But just as we have highlighted that a low unemployment rate and low-to-no net job growth is perfectly sensible and a good sign in a period of aggressive immigration enforcement, it’s worth noting that something must now be amiss.
How can a labor market add more than 500,000 jobs in three months, in a period when net immigrant participation in the workforce is supposed to be flat or declining, and the native-born prime-age population hasn’t been growing, and labor force participation isn’t increasing, and the unemployment rate stays unchanged? We have fairly good data on most of those variables, and fairly poor visibility into immigration flows. So it would not be unreasonable to worry that a dropoff in immigration enforcement is a driver here.
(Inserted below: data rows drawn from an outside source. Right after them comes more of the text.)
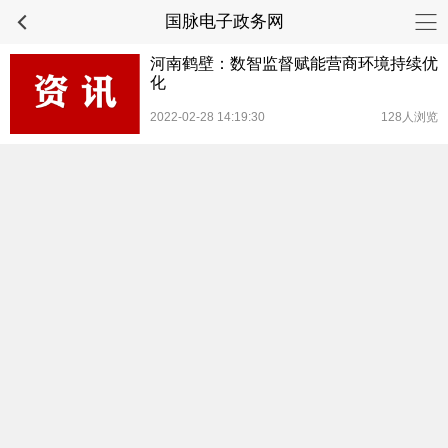
国脉电子政务网
河南鹤壁：数智监督赋能营商环境持续优
化
2022-02-28 14:19:30
128人浏览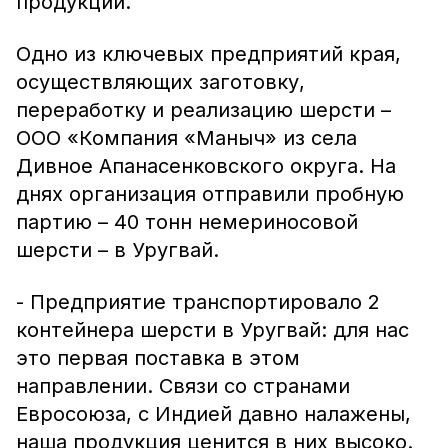
продукции.
Одно из ключевых предприятий края,
осуществляющих заготовку,
переработку и реализацию шерсти –
ООО «Компания «Маныч» из села
Дивное Апанасенковского округа. На
днях организация отправили пробную
партию – 40 тонн немериносовой
шерсти – в Уругвай.
- Предприятие транспортировало 2
контейнера шерсти в Уругвай: для нас
это первая поставка в этом
направлении. Связи со странами
Евросоюза, с Индией давно налажены,
наша продукция ценится в них высоко.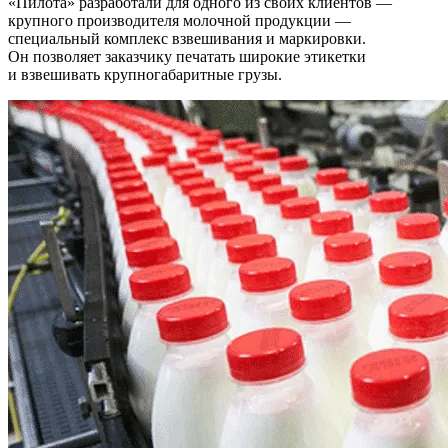
«Пилота» разработали для одного из своих клиентов —
крупного производителя молочной продукции —
специальный комплекс взвешивания и маркировки.
Он позволяет заказчику печатать широкие этикетки
и взвешивать крупногабаритные грузы.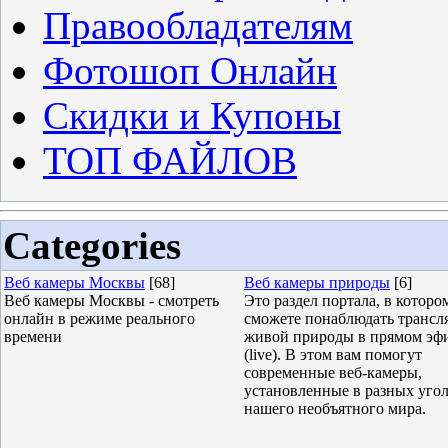
Правообладателям
Фотошоп Онлайн
Скидки и Купоны
ТОП ФАЙЛОВ
Categories
Веб камеры Москвы
[68]
Веб камеры природы
[6]
Веб камеры Москвы - смотреть
Это раздел портала, в которо
онлайн в режиме реального
сможете понаблюдать трансл
времени
живой природы в прямом эф
(live). В этом вам помогут
современные веб-камеры,
установленные в разных уго
нашего необъятного мира.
But for some better news on enforcement in the labor market, let’s hand the mic to Daniel:
On June 2, the U.S. Trade Representative published findings that 60 economies—together the source of more than 99% of American imports—have failed to exclude goods made with forced labor from their markets, and proposed new tariffs in response: 10% on trading partners that have committed to a prohibition but not enforced one and 12.5% on those without a commitment, the latter of which includes China, Japan, and India.
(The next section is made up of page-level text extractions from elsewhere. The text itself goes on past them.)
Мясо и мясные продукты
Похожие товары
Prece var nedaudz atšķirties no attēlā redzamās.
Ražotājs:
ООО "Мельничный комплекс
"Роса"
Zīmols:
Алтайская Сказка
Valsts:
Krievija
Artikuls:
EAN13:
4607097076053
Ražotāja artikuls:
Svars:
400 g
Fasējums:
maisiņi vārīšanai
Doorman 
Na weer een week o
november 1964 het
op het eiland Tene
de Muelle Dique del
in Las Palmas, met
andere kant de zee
Much of the coverage has treated USTR’s determination as a simple pretext, little more than a respectable justification for tariffs it otherwise wants to levy. After the Supreme Court struck down the tariffs President Donald Trump imposed under the International Emergency Economic Powers Act in February, and with the stopgap tariffs that replaced them set to expire in late July, the administration has been searching for a firmer legal footing to reconstitute the tariff wall.
But whatever the motive, the standard the investigation aims to enforce is sound, and it long predates the present scramble for a durable tariff authority. The policy concern it addresses is the one a factory worker understands and an economics degree somehow obscures. Capital moves not to where labor is most productive but to where it is most easily exploited. Cheap labor paid in proportion to its output is just unproductive labor; what the capitalists want is productive workers they can still pay poorly.
Forced labor is the most extreme form of that arrangement, the kind no trading partner will defend in the open. Goods produced under coercion undercut goods produced by workers able to advance their own interests—in the exporting country and in ours. That concern is not the administration’s alone: when USTR opened the investigation in March, it drew prompt support from the AFL-CIO, the United Steelworkers, and the United Auto Workers, as well as domestic manufacturers competing against goods produced under duress.
Nor is the concern a new one. In 1999, President Bill Clinton famously imperiled WTO negotiations with his assertion that there should be, “core labor standards, and then they ought to be a part of every trade agreement, and ultimately I would favor a system in which sanctions would come for violating any provision of a trade agreement.” As the New York Times noted at the time, “other developing nations abhor the idea… And the system, they say, would be abused by the United States and other countries to do away with one big competitive advantage that the developing nations enjoy: the ability to pay workers less.”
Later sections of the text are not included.